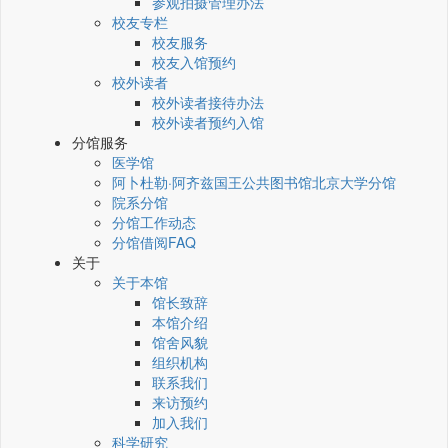
参观拍摄管理办法
校友专栏
校友服务
校友入馆预约
校外读者
校外读者接待办法
校外读者预约入馆
分馆服务
医学馆
阿卜杜勒·阿齐兹国王公共图书馆北京大学分馆
院系分馆
分馆工作动态
分馆借阅FAQ
关于
关于本馆
馆长致辞
本馆介绍
馆舍风貌
组织机构
联系我们
来访预约
加入我们
科学研究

**Work to be completed**
In your copy, omit the pictures and restate every line of the data word for word.

**Result of the exercise**
参观拍摄管理办法
校友专栏
校友服务
校友入馆预约
校外读者
校外读者接待办法
校外读者预约入馆
分馆服务
医学馆
阿卜杜勒·阿齐兹国王公共图书馆北京大学分馆
院系分馆
分馆工作动态
分馆借阅FAQ
关于
关于本馆
馆长致辞
本馆介绍
馆舍风貌
组织机构
联系我们
来访预约
加入我们
科学研究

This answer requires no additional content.